Regardless of who has a stake in this fight, if we accept the premise that Goswami has been targeted in a political fight because of what he broadcasts on his channel, we need to think carefully about whether this meets the threshold that requires journalists to speak up, even if it is a case of two parties (within a larger intolerant right-wing culture) who are currently engaged in shadow boxing.
The grounds for arrest also seem tenuous if the suicide of an architect is being blamed on him, as the bar for abetment is quite high and requires mens rea as reported by The Wire: “In January 2010, the Supreme Court had held that for a case of abetment to be made out, there must be mens rea or intention – so the accused must have intended for the person to die by suicide. Given that, a suicide note is not enough to file abetment charges, several legal experts have held.”

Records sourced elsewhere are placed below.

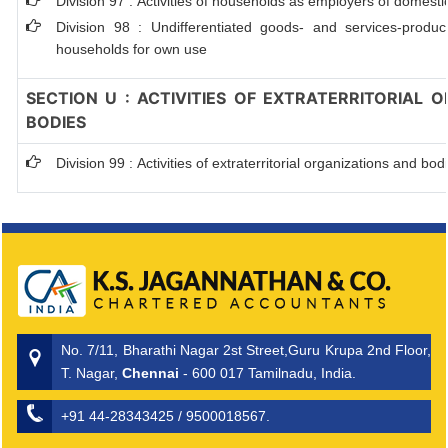
Division 97 : Activities of households as employers of domest
Division 98 : Undifferentiated goods- and services-producin
households for own use
SECTION U : ACTIVITIES OF EXTRATERRITORIAL 
BODIES
Division 99 : Activities of extraterritorial organizations and bod
No. 7/11, Bharathi Nagar 2st Street,Guru Krupa 2nd Floor,
T. Nagar,
Chennai
- 600 017 Tamilnadu, India.
+91 44-28343425 / 9500018567.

It should be possible for us, as journalists, to employ the nuance that we think is a necessary part of good journalism. Not to rush to his defence or stay silent but to simply stress on the need for the law to take its own course. Not to support Goswami in a knee-jerk response, but to stress that while no journalist is beyond prosecution, every citizen should be beyond persecution, and to ask the Mumbai police to prosecute for actual crimes committed. If there is sufficient evidence that points to non-payment of dues, the charges that need to be brought against Goswami are likely that of section 420 (cheating and dishonestly inducing delivery of property) not 309 (attempt to commit suicide or suicide assistance) of the IPC.
That still leaves misgivings that many of us may still have – not on the grounds of technicality but the larger ethical issue of whether we do want to extend our support in defending a mediaman against indefensible charges even though the mediaman’s practice of journalism is indefensible.
Tactically speaking – despite our momentary glee at seeing someone we dislike intensely getting his comeuppance – his arrest, on grounds that are unlikely to be sustained in the court, is more likely to make a political martyr of the man than diminish him. However, the label that follows a case of 420 – of being a cheater – is far harder to shake off.
Finally, if we find Goswami’s brand of media problematic, and many of us do, we need to try and counter that through means of discourse, legal remedies and using whatever organisations and means are still available to us. This could include robust prosecution of hate speech and a denunciation of fact-free media production in every platform available. To take succour in any other shortcut may be unhelpful and undermine our own strengths.
Aunohita Mojumdar is a senior Southasian journalist and the former editor of Himal Southasian.